On Tuesday, August 30th, the band member filed a lawsuit through his attorney, Mark Zaid, demanding disclosure of records related to the band and its members from the Department of Justice.
Dolenz had previously tried to obtain the materials by filing a Freedom of Information Act request, which grants the public access to records held by any government agency. This information was first revealed by Rolling Stone. Dolenz is still waiting for a reply.
The Monkees were the subject of an FBI probe into anti-Vietnam War sentiment in 1967. Official FBI documents with redactions include reports from an agent who was there for the concert.

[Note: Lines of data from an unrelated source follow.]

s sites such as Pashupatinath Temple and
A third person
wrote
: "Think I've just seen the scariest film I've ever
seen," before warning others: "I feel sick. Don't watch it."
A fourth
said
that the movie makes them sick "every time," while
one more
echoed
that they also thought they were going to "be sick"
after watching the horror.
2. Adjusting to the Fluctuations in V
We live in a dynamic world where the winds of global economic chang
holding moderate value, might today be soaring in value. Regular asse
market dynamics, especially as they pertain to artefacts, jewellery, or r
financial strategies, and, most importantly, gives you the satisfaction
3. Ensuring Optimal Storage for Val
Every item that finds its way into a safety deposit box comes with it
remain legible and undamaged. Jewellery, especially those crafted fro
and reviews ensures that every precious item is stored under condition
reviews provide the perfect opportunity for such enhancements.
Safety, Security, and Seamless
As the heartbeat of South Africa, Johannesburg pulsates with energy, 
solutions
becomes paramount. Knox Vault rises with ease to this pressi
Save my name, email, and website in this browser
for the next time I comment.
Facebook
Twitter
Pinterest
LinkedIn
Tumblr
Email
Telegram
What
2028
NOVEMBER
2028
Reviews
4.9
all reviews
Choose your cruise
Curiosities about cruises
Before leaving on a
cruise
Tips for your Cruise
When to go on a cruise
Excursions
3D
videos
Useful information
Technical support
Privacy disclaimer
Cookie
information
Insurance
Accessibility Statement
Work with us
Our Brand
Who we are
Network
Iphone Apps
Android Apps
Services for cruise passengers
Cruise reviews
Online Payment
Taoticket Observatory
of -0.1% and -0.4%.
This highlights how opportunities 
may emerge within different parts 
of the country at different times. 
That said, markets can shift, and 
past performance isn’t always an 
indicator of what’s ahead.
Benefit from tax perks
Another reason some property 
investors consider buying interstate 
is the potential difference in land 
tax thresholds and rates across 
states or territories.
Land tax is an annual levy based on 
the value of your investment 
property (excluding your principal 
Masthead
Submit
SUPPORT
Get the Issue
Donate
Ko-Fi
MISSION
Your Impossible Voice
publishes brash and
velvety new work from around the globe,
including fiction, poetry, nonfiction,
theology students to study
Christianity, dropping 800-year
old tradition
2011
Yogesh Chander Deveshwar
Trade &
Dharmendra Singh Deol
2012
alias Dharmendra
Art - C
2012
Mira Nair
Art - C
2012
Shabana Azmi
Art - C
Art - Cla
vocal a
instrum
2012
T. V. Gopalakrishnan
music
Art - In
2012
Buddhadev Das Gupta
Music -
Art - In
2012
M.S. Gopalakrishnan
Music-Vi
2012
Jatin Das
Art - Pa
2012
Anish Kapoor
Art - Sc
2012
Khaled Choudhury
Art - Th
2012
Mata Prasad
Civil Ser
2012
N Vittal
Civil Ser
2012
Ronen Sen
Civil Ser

“‘The Monkees’ concert was using a device in the form of a screen set up behind the performers who played certain instruments and sang as a ‘combo.’ During the concert, subliminal messages were depicted on the screen which in the opinion of (name redacted), constituted ‘left-wing innovations of a political nature,'” the file reads. “These messages and pictures were flashes of riots in Berkeley, anti-U.S. messages on the war in Vietnam, racial riots in Selma Alabama, and similar messages which had received unfavorable response from the audience.”
Lawyer for Dolenz told USA Today the lawsuit “seeks to expose why the FBI was monitoring the Monkees and/or its individual members.”
He continued, “We know the mid-to-late 1960s saw the FBI surveil Hollywood anti-war advocates and those who represented the counter-culture of the flower/hippie/drug use movement.” And the Monkees were right in the middle of it, hanging out with musicians like Jimi Hendrix and John Lennon, who were also targets of the FBI’s Project Mockingbird.
Moreover, he believes the FBI should “reveal its secret Monkees files and help the public learn more about an important era of American history.”
The band became well-known after the premiere of their smash NBC series “The Monkees,” on September 12, 1966. They went on to have a string of Top 40 hits, including “Daydream Believer,” “That Was Then, This Is Now,” and “I’m a Believer.” and to record additional albums. After two years of no new episodes, the band finally disbanded in 1970.
Bandmates included Dolenz, Davy Jones, Peter Tork, and Michael Nesmith.